The data must be copied over exactly and in full.

[Saved data entries]
• • • • • • •

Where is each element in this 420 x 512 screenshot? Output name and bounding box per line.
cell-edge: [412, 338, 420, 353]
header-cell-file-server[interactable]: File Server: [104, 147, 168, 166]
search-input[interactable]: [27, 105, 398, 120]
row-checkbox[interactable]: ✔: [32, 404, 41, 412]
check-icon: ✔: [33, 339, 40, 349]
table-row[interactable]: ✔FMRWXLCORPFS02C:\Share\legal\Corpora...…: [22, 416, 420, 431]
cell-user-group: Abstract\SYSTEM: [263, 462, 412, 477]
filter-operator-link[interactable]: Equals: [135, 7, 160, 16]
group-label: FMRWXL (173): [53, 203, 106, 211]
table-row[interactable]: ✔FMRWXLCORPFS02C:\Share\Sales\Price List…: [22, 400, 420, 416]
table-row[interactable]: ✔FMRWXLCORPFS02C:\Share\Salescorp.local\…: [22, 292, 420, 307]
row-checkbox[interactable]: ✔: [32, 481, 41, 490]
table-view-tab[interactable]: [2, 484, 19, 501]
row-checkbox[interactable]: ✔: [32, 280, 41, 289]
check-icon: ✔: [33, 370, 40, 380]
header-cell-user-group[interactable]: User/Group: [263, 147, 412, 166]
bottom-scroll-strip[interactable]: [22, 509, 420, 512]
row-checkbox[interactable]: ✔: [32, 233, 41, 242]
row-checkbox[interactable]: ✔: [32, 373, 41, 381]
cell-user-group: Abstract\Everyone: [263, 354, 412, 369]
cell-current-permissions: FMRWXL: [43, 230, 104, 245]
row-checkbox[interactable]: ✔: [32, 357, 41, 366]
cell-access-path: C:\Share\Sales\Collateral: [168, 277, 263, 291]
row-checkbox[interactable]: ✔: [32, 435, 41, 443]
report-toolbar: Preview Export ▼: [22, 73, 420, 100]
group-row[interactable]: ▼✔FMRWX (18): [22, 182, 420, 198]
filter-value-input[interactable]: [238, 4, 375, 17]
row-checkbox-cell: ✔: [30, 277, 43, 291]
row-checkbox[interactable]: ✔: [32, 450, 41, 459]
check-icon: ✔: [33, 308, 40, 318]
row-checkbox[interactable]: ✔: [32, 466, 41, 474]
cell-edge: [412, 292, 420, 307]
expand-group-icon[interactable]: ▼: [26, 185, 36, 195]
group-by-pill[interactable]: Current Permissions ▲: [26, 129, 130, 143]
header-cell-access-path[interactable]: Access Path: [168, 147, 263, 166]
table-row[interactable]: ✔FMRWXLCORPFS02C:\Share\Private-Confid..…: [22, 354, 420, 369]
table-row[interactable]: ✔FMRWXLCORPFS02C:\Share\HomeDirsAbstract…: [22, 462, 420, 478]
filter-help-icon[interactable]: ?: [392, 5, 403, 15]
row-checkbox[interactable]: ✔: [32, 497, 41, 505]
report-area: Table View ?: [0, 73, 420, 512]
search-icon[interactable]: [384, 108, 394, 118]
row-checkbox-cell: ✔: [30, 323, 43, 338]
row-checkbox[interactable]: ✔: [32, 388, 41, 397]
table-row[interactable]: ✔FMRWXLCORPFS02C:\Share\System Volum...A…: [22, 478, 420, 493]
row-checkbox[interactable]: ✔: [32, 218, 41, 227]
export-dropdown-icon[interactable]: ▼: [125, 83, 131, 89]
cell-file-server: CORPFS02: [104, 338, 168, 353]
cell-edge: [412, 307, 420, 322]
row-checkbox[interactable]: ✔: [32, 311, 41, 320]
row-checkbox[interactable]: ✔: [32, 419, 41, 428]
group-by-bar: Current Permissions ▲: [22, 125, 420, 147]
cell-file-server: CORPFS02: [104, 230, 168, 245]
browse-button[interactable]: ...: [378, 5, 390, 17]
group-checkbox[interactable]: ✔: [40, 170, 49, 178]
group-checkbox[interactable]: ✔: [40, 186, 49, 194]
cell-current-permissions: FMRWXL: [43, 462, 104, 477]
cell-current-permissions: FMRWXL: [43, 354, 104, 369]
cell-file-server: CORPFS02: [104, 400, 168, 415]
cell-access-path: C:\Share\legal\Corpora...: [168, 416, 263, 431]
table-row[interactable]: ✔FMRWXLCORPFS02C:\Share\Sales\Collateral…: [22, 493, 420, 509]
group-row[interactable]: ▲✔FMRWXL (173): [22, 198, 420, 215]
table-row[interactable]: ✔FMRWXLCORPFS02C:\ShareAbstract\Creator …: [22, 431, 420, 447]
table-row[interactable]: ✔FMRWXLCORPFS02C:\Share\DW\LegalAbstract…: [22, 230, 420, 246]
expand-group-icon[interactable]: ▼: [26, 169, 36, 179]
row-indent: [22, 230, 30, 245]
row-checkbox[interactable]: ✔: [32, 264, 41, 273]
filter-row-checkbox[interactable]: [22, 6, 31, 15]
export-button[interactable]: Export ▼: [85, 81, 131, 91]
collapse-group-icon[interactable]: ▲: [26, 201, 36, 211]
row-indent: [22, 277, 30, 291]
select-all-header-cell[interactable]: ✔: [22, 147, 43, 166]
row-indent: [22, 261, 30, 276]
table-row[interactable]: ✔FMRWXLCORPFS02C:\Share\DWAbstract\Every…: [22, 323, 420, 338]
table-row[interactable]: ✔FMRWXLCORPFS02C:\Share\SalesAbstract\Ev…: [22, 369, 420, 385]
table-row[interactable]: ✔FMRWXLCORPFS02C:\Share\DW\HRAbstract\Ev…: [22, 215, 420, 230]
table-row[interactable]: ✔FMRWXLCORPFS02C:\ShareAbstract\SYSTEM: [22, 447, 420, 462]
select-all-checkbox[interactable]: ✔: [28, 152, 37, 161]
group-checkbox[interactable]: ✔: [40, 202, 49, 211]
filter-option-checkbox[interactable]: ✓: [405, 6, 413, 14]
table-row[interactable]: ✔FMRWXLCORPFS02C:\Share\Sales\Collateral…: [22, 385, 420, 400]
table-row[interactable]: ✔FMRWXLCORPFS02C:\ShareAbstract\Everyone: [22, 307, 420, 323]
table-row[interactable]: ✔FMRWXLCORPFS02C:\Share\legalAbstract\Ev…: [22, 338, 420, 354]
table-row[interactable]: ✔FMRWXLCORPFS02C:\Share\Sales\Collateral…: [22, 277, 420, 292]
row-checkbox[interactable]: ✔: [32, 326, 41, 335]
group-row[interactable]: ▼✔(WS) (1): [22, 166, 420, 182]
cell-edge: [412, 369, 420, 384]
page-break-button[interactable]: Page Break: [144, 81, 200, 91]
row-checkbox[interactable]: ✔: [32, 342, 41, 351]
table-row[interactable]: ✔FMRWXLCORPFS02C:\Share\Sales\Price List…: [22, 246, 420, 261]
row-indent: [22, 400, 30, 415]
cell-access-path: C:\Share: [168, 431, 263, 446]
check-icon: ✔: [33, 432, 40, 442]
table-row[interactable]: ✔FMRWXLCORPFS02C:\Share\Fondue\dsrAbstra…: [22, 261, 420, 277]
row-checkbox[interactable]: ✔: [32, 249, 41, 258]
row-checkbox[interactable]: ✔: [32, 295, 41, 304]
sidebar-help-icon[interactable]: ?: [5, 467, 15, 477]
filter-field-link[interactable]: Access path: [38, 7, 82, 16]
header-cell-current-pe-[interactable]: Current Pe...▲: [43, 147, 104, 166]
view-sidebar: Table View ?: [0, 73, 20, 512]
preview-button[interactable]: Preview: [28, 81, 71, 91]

• • • • • • •

### RESULT FOR THIS TASK
Where is each element in this 420 x 512 screenshot? Output name and bounding box per line.
cell-edge: [412, 338, 420, 353]
header-cell-file-server[interactable]: File Server: [104, 147, 168, 166]
search-input[interactable]: [27, 105, 398, 120]
row-checkbox[interactable]: ✔: [32, 404, 41, 412]
check-icon: ✔: [33, 339, 40, 349]
table-row[interactable]: ✔FMRWXLCORPFS02C:\Share\legal\Corpora...…: [22, 416, 420, 431]
cell-user-group: Abstract\SYSTEM: [263, 462, 412, 477]
filter-operator-link[interactable]: Equals: [135, 7, 160, 16]
group-label: FMRWXL (173): [53, 203, 106, 211]
table-row[interactable]: ✔FMRWXLCORPFS02C:\Share\Sales\Price List…: [22, 400, 420, 416]
table-row[interactable]: ✔FMRWXLCORPFS02C:\Share\Salescorp.local\…: [22, 292, 420, 307]
row-checkbox[interactable]: ✔: [32, 481, 41, 490]
table-view-tab[interactable]: [2, 484, 19, 501]
row-checkbox[interactable]: ✔: [32, 280, 41, 289]
check-icon: ✔: [33, 370, 40, 380]
header-cell-user-group[interactable]: User/Group: [263, 147, 412, 166]
bottom-scroll-strip[interactable]: [22, 509, 420, 512]
row-checkbox[interactable]: ✔: [32, 233, 41, 242]
row-checkbox[interactable]: ✔: [32, 373, 41, 381]
cell-user-group: Abstract\Everyone: [263, 354, 412, 369]
cell-current-permissions: FMRWXL: [43, 230, 104, 245]
row-checkbox[interactable]: ✔: [32, 357, 41, 366]
cell-access-path: C:\Share\Sales\Collateral: [168, 277, 263, 291]
row-checkbox[interactable]: ✔: [32, 435, 41, 443]
report-toolbar: Preview Export ▼: [22, 73, 420, 100]
group-row[interactable]: ▼✔FMRWX (18): [22, 182, 420, 198]
filter-value-input[interactable]: [238, 4, 375, 17]
row-checkbox-cell: ✔: [30, 277, 43, 291]
row-checkbox[interactable]: ✔: [32, 450, 41, 459]
check-icon: ✔: [33, 308, 40, 318]
row-checkbox[interactable]: ✔: [32, 466, 41, 474]
cell-edge: [412, 292, 420, 307]
expand-group-icon[interactable]: ▼: [26, 185, 36, 195]
group-by-pill[interactable]: Current Permissions ▲: [26, 129, 130, 143]
header-cell-access-path[interactable]: Access Path: [168, 147, 263, 166]
table-row[interactable]: ✔FMRWXLCORPFS02C:\Share\Private-Confid..…: [22, 354, 420, 369]
table-row[interactable]: ✔FMRWXLCORPFS02C:\Share\HomeDirsAbstract…: [22, 462, 420, 478]
filter-help-icon[interactable]: ?: [392, 5, 403, 15]
row-checkbox[interactable]: ✔: [32, 497, 41, 505]
report-area: Table View ?: [0, 73, 420, 512]
search-icon[interactable]: [384, 108, 394, 118]
row-checkbox-cell: ✔: [30, 323, 43, 338]
row-checkbox[interactable]: ✔: [32, 388, 41, 397]
table-row[interactable]: ✔FMRWXLCORPFS02C:\Share\System Volum...A…: [22, 478, 420, 493]
row-checkbox[interactable]: ✔: [32, 218, 41, 227]
export-dropdown-icon[interactable]: ▼: [125, 83, 131, 89]
cell-file-server: CORPFS02: [104, 338, 168, 353]
cell-edge: [412, 307, 420, 322]
row-checkbox[interactable]: ✔: [32, 311, 41, 320]
row-checkbox[interactable]: ✔: [32, 419, 41, 428]
group-by-bar: Current Permissions ▲: [22, 125, 420, 147]
cell-file-server: CORPFS02: [104, 230, 168, 245]
browse-button[interactable]: ...: [378, 5, 390, 17]
group-checkbox[interactable]: ✔: [40, 170, 49, 178]
group-checkbox[interactable]: ✔: [40, 186, 49, 194]
cell-current-permissions: FMRWXL: [43, 462, 104, 477]
cell-current-permissions: FMRWXL: [43, 354, 104, 369]
cell-file-server: CORPFS02: [104, 400, 168, 415]
cell-access-path: C:\Share\legal\Corpora...: [168, 416, 263, 431]
table-row[interactable]: ✔FMRWXLCORPFS02C:\Share\Sales\Collateral…: [22, 493, 420, 509]
group-row[interactable]: ▲✔FMRWXL (173): [22, 198, 420, 215]
table-row[interactable]: ✔FMRWXLCORPFS02C:\ShareAbstract\Creator …: [22, 431, 420, 447]
table-row[interactable]: ✔FMRWXLCORPFS02C:\Share\DW\LegalAbstract…: [22, 230, 420, 246]
expand-group-icon[interactable]: ▼: [26, 169, 36, 179]
row-indent: [22, 230, 30, 245]
row-checkbox[interactable]: ✔: [32, 264, 41, 273]
filter-row-checkbox[interactable]: [22, 6, 31, 15]
export-button[interactable]: Export ▼: [85, 81, 131, 91]
collapse-group-icon[interactable]: ▲: [26, 201, 36, 211]
row-indent: [22, 277, 30, 291]
select-all-header-cell[interactable]: ✔: [22, 147, 43, 166]
row-indent: [22, 261, 30, 276]
table-row[interactable]: ✔FMRWXLCORPFS02C:\Share\DWAbstract\Every…: [22, 323, 420, 338]
table-row[interactable]: ✔FMRWXLCORPFS02C:\Share\SalesAbstract\Ev…: [22, 369, 420, 385]
table-row[interactable]: ✔FMRWXLCORPFS02C:\Share\DW\HRAbstract\Ev…: [22, 215, 420, 230]
table-row[interactable]: ✔FMRWXLCORPFS02C:\ShareAbstract\SYSTEM: [22, 447, 420, 462]
select-all-checkbox[interactable]: ✔: [28, 152, 37, 161]
group-checkbox[interactable]: ✔: [40, 202, 49, 211]
filter-option-checkbox[interactable]: ✓: [405, 6, 413, 14]
table-row[interactable]: ✔FMRWXLCORPFS02C:\Share\Sales\Collateral…: [22, 385, 420, 400]
table-row[interactable]: ✔FMRWXLCORPFS02C:\ShareAbstract\Everyone: [22, 307, 420, 323]
table-row[interactable]: ✔FMRWXLCORPFS02C:\Share\legalAbstract\Ev…: [22, 338, 420, 354]
table-row[interactable]: ✔FMRWXLCORPFS02C:\Share\Sales\Collateral…: [22, 277, 420, 292]
row-checkbox[interactable]: ✔: [32, 326, 41, 335]
group-row[interactable]: ▼✔(WS) (1): [22, 166, 420, 182]
cell-edge: [412, 369, 420, 384]
page-break-button[interactable]: Page Break: [144, 81, 200, 91]
row-checkbox[interactable]: ✔: [32, 342, 41, 351]
table-row[interactable]: ✔FMRWXLCORPFS02C:\Share\Sales\Price List…: [22, 246, 420, 261]
row-indent: [22, 400, 30, 415]
cell-access-path: C:\Share: [168, 431, 263, 446]
check-icon: ✔: [33, 432, 40, 442]
table-row[interactable]: ✔FMRWXLCORPFS02C:\Share\Fondue\dsrAbstra…: [22, 261, 420, 277]
row-checkbox[interactable]: ✔: [32, 249, 41, 258]
row-checkbox[interactable]: ✔: [32, 295, 41, 304]
sidebar-help-icon[interactable]: ?: [5, 467, 15, 477]
filter-field-link[interactable]: Access path: [38, 7, 82, 16]
header-cell-current-pe-[interactable]: Current Pe...▲: [43, 147, 104, 166]
view-sidebar: Table View ?: [0, 73, 20, 512]
preview-button[interactable]: Preview: [28, 81, 71, 91]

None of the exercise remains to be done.